Peu de temps auparavant, aux côtés notamment du président congolais Denis Sassou-Nguesso et du chef de l'Etat sud-africain Cyril Ramaphosa Paul Kagame s'est recueilli devant une gerbe de fleurs, en hommage aux victimes des massacres.

Il doit également prononcer un discours dans une arène de 10.000 places, où les Rwandais organiseront plus tard une veillée aux chandelles.

"Personne, personne, pas même l'Union africaine (UA), ne saurait se disculper de son inaction face à la chronique d'un génocide annoncé. Ayons le courage de le reconnaître, et de l'assumer", a déclaré lors des commémorations le président de la Commission de l'UA, Moussa Faki Mahamat.

L'ancien président américain Bill Clinton, en poste à la Maison Blanche durant les massacres, le ministre français des Affaires étrangères Stéphane Séjourné et le secrétaire d'Etat à la Mer Hervé Berville, né au Rwanda, assistent également à la cérémonie.

A l'occasion de cet anniversaire, le président français Emmanuel Macron, qui avait déjà reconnu en 2021 les "responsabilités" de la France dans le génocide de 1994, a fait un pas supplémentaire, estimant que Paris, "qui aurait pu arrêter le génocide avec ses alliés occidentaux et africains, n'en a pas eu la volonté", selon des propos rapportés par l'Elysée jeudi.

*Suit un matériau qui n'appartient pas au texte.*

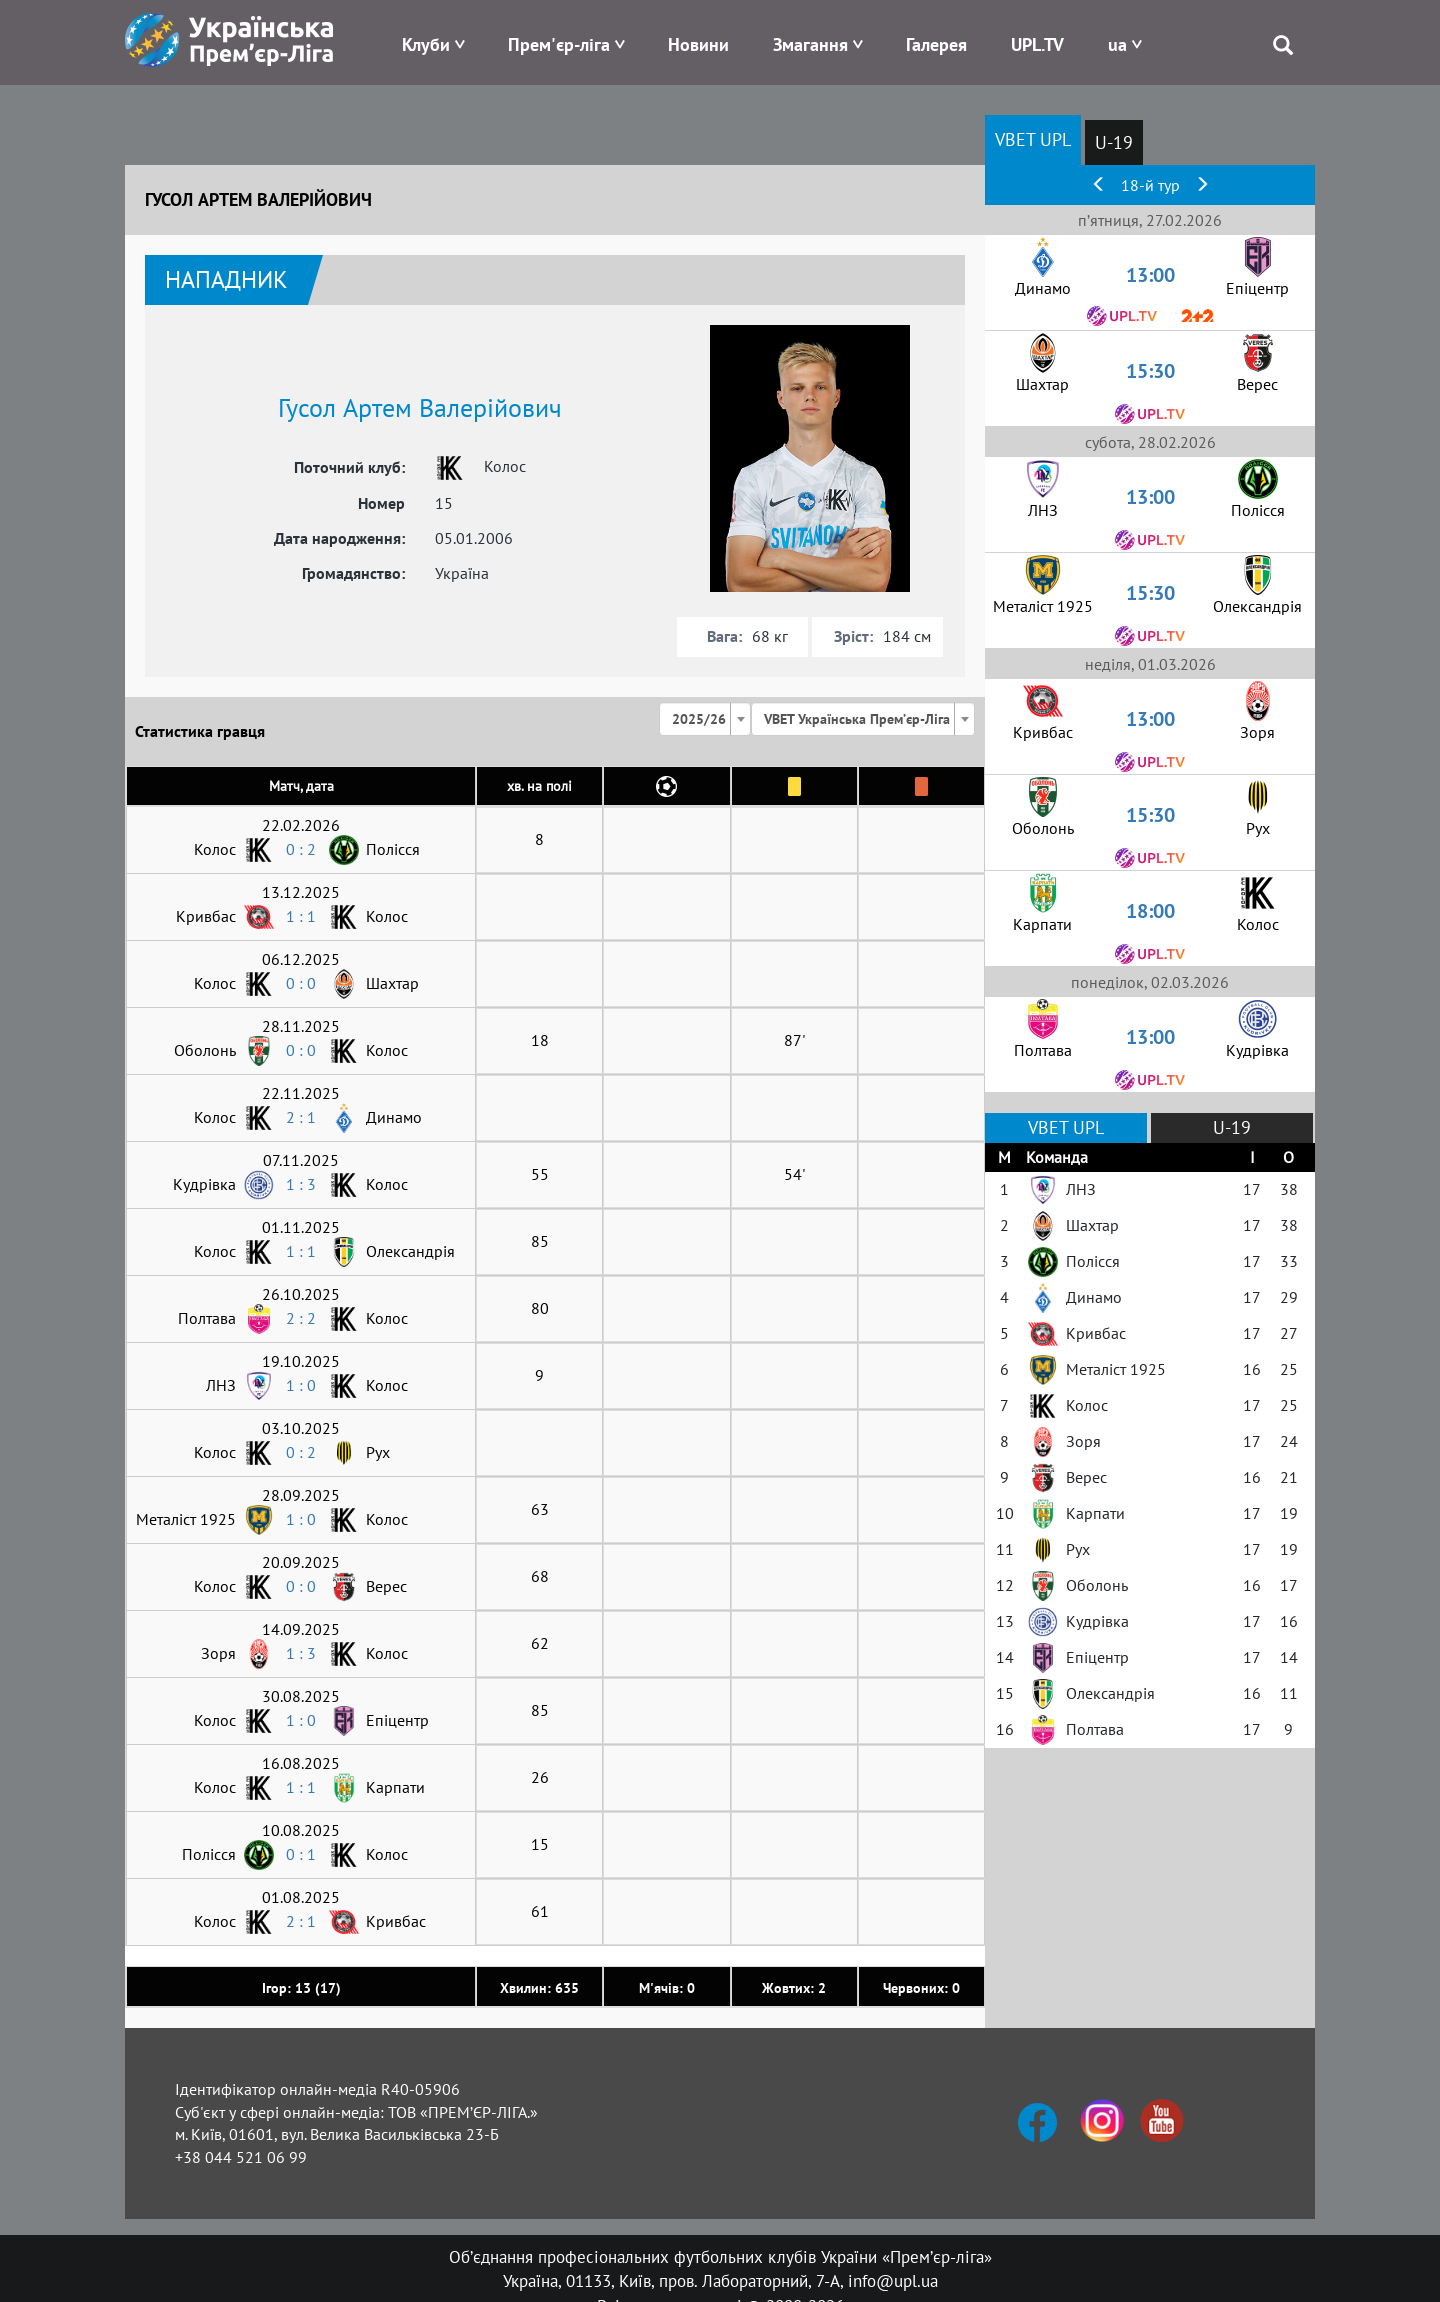 This screenshot has height=2302, width=1440. What do you see at coordinates (559, 44) in the screenshot?
I see `Прем'єр-ліга` at bounding box center [559, 44].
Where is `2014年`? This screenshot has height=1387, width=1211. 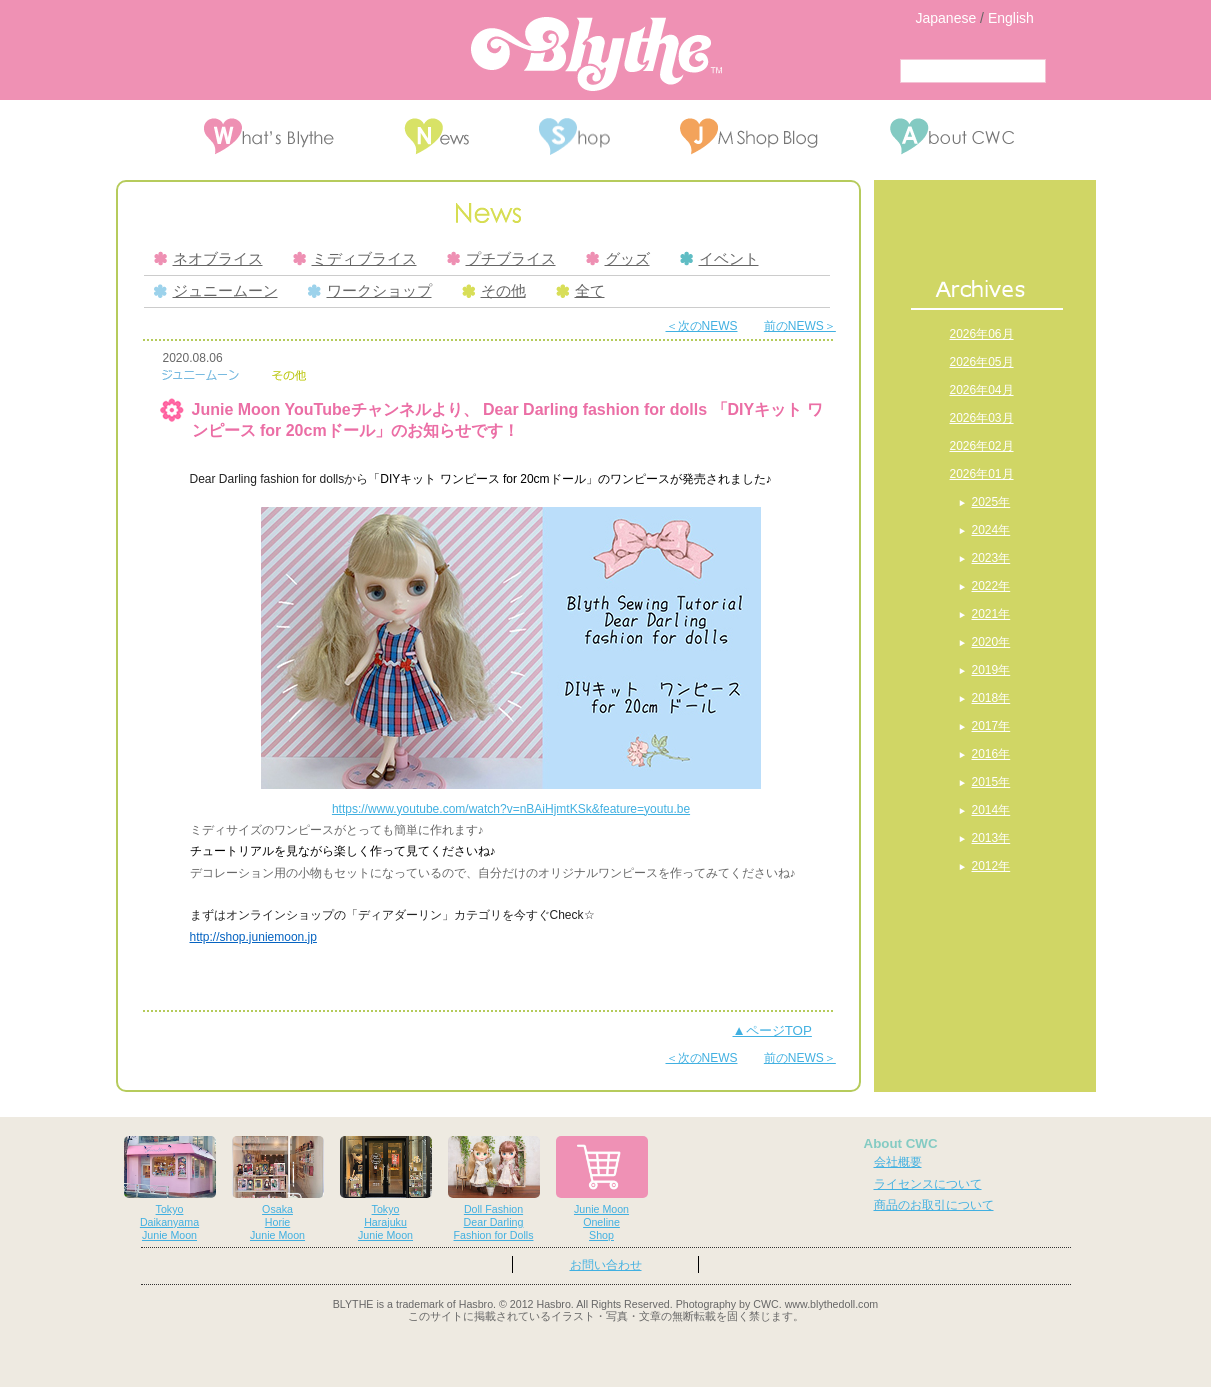 2014年 is located at coordinates (991, 810).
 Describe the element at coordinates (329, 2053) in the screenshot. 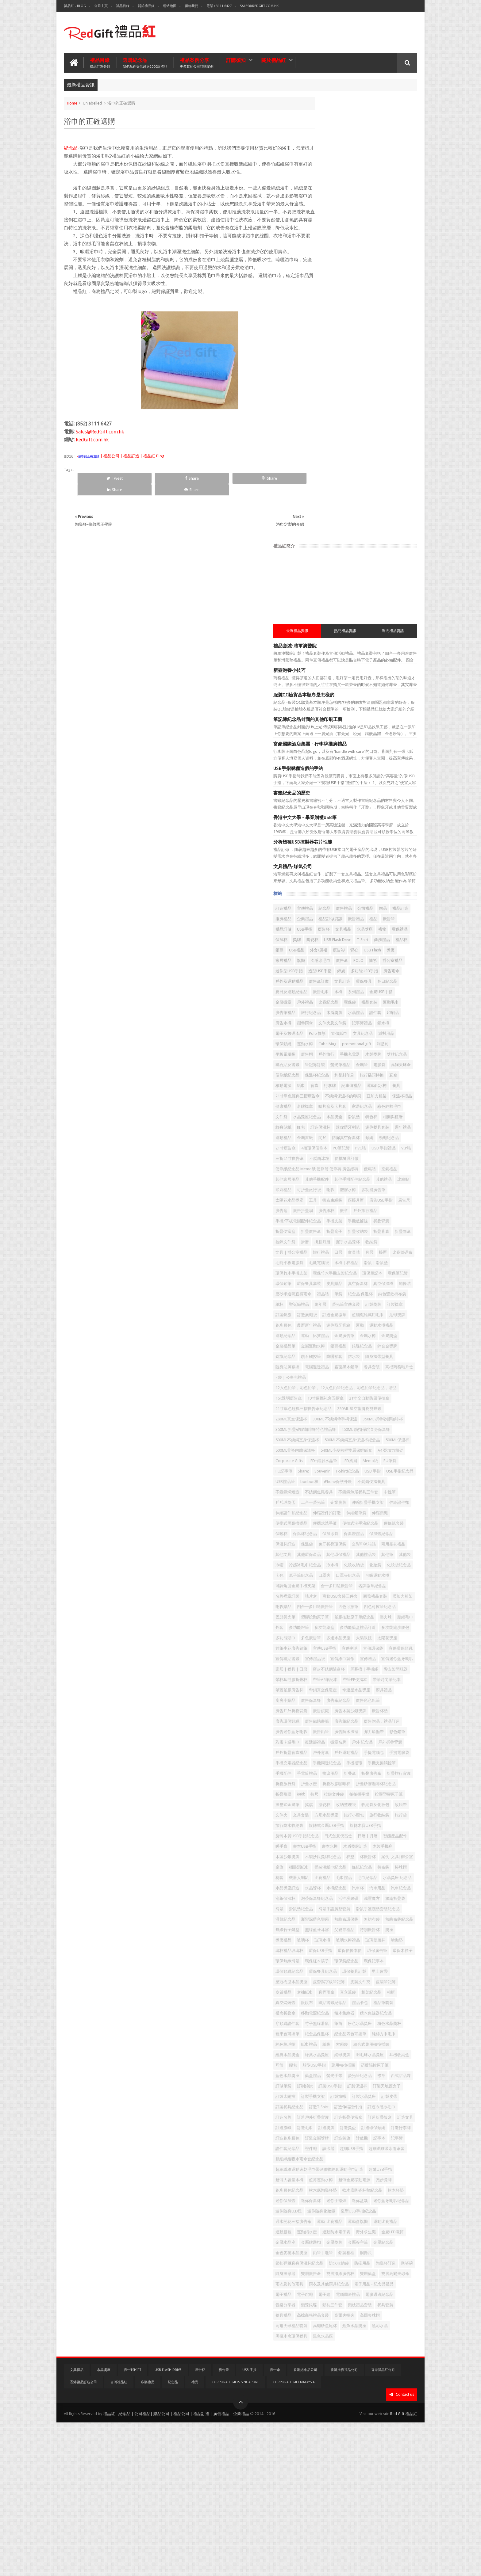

M. Macron s'exprimera dimanche "par une vidéo qui sera publiée sur les réseaux sociaux", avait précisé la présidence française.

- Carnages -

Au Rwanda, la musique ne sera pas autorisée pendant sept jours dans les lieux publics, ni à la radio. Evénements sportifs et films seront interdits de diffusion à la télévision, sauf s'ils sont liés aux commémorations appelées "Kwibuka 30", "Se souvenir" en kinyarwanda.

Les tueries du printemps 1994 ont été déclenchées au lendemain de l'attentat contre l'avion du président hutu Juvénal Habyarimana, dans une frénésie de haine alimentée par une virulente propagande anti-Tutsi.

Trois mois durant, l'armée, les milices Interahamwe (bras armé du régime génocidaire hutu), mais aussi de simples citoyens massacreront -- avec fusils, machettes ou gourdins -- les Tutsi, appelés par leurs bourreaux "Inyenzi" ("cafards" en langue kinyarwanda), et des opposants hutu.

Le carnage prend fin lorsque la rébellion tutsi du FPR s'empare de Kigali le 4 juillet, déclenchant un exode de centaines de milliers de Hutu vers le Zaïre voisin (aujourd'hui République démocratique du Congo).

Trente ans plus tard, des charniers continuent d'être mis au jour.

La communauté internationale avait été vivement critiquée pour son inaction avant et durant le génocide.

Paris, qui entretenait des relations étroites avec le régime hutu quand le génocide a commencé, a longtemps été accusé de "complicité" par Kigali.

Après des décennies de tensions, allant jusqu'à une rupture des relations diplomatiques entre Paris et Kigali entre 2006 et 2009, un rapprochement a été permis entre les deux pays à l'issue de la mise en place d'une commission par Emmanuel Macron qui a conclu en 2021 à des "responsabilités lourdes et accablantes" de la France, tout en écartant la complicité.

- Aveux des bourreaux -

Depuis 30 ans, le Rwanda mène un travail de réconciliation, avec notamment la création en 2002 de tribunaux communautaires, les "gacaca" où les victimes pouvaient entendre les "aveux" des bourreaux.

La justice a également joué un rôle majeur mais selon Kigali, des centaines de personnes suspectées d'avoir participé au génocide sont toujours en liberté, notamment dans les pays voisins, comme la République démocratique du Congo (RDC) et l'Ouganda.

Au total, 28 fugitifs ont été extradés depuis des pays étrangers, dont six depuis les États-Unis.

La France n'en a extradé aucun mais en a condamné une demi-douzaine.

Des organisations de défense des droits humains, dont Amnesty et Human Rights Watch, ont appelé à l'accélération des poursuites contre les responsables du génocide.

Le Haut-Commissaire de l'ONU aux droits de l'homme, Volker Türk, a de son côté exhorté "les États du monde entier à redoubler d'efforts pour traduire en justice tous les auteurs présumés encore en vie".